Wow. Great response. Thank you! I'm a total newbie and am trawling around for info that may help improve the BL602 flavour of OpenBeken (Tasmota/ESPHome style replacement for smart devices) over at Elektroda. The SDK currently in use is at least 2 years behind what I think is a newer release of the same SDK type.
It's a shame what you say Buffalo, but BL602s are by no means the most popular chip in the IoT devices we see posted on the forums. Beken has that crown at the moment, at least regarding OpenBeken.
Pop over to the IoT Elektroda forum to see what it's all about if interested. You sound knowledgeable so maybe you have some pointers on how BL602 support could be improved!
/me waves to @Divadiow .
I suppose we can talk smack about BL. It's not like we have any evidence they're listening. :-)
I peripherally (ha!) know of OpenBeken because I'll type nerd words into a search box and land on your pages from time to time. I'm often in a similar orbit as Jason2866 who is a toolsmith for Tasmota.
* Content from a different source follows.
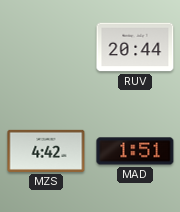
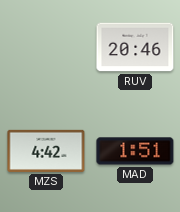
RUV: 20:44 -> 20:46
I'm afraid I really don't do much work with home automation and am content to NOT have CPUs in all my light switches - I can be a bit of a cave man in that regard, I suppose, which is a bit odd since I've clearly embraced tech into so much of my other household living over the years. When I see that company's name, I often have to do a double-take as I'm in the U.S. and at least here, "Belkin" is a much better known brand and also of electronic accessories and gizmos so I often have to back up a token and reparse.
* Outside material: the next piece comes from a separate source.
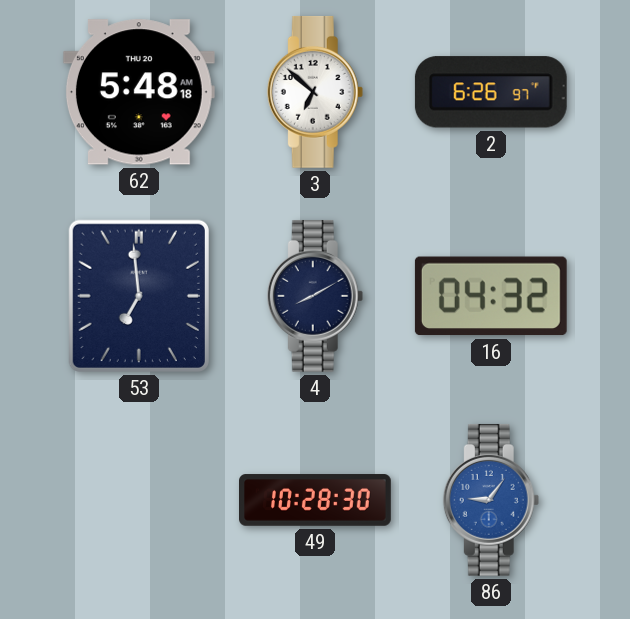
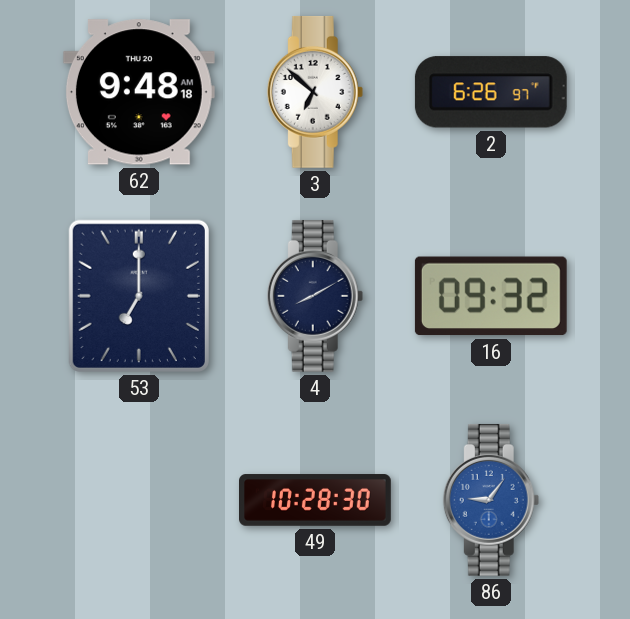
62: 5:48 -> 9:48
53: 6:59 -> 7:00
16: 04:32 -> 09:32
I had my hands in the original BL602/604 toolkit. Mostly it was plain ole RISC-V as far as the code emitters and C[++] libs went, which suited me fine. I was a GCC maintainer long, long ago (there's a directory in the g++ testsuite named after me) and it all made sense. Then came Bl70x and the SDKs got all wonky with an artificial split and everything out of sync, but at least everything came from one source tree. Through this time, I was happily building hobbyist things, writing blargh posts, answering forum questions, sending PRs and having fun but the split of the SDK really started to tear at my mental fabric. Then came the BL61[68] and BL808. Suddenly, the SDK wasn't only NOT open source, because the cores were T-Head (for whom I have little respect) and not SiFive but they weren't even available as a prebuild for the OS I choose to sit in front of. The tool situation was such a mess that escalated into a full raging fire and I kind of lost interest. At this time, I was also GAINING interest in a competing chip line. I'm not sure if I should name the company; it's hard to imagine whether I can espress if their tools and SDK were just better built. Their doc was better, and their chips/boards were plentiful and inexpensive. My belly tells me that ignoring the T-Head extensions and treating them like every other RISC-V target and using the same tools is probably find, but it might leave some (probably unimportant outside of microbenchmarks) code speed on the table. I'm just not dedicated enough to The Cause to disassemble every object and look at the GNU code emitters to be sure that it's all legal/valid RISC-V to ensure that it could all be replaced by the commodity RISC-V chains. That's where I got off the train.
So I have to admit that I do no home automation, have little familiarity with the devices that are common in your word, and pretty much have both feet out the door here. (I have some Sipeed BL616 boards I need to find projects for...that's a hundred dollar box that needs to blink lights or something somewhere...) Still, almost none of the chips and even brands that appear in your forums even sound familiar to me. We're kind of those people that meet at a conference whose badges make it sound like we're clones, but in reality, we're just out of sync and running around in the shadows of each other.
I run into Jason in a number of places because he shares those same concerns about espressiveness in code.
So I'm afraid I don't have the background, hardware, and bluntly, interest to help you further your goals.
I will offer that the core of the BL602 is very much like the ESP32-C3. The peripheral set is quite different; with those of the latter unsurprisingly looking more like that of the LX6/LX7 ESP32's.
Good luck and May The Source Be With You!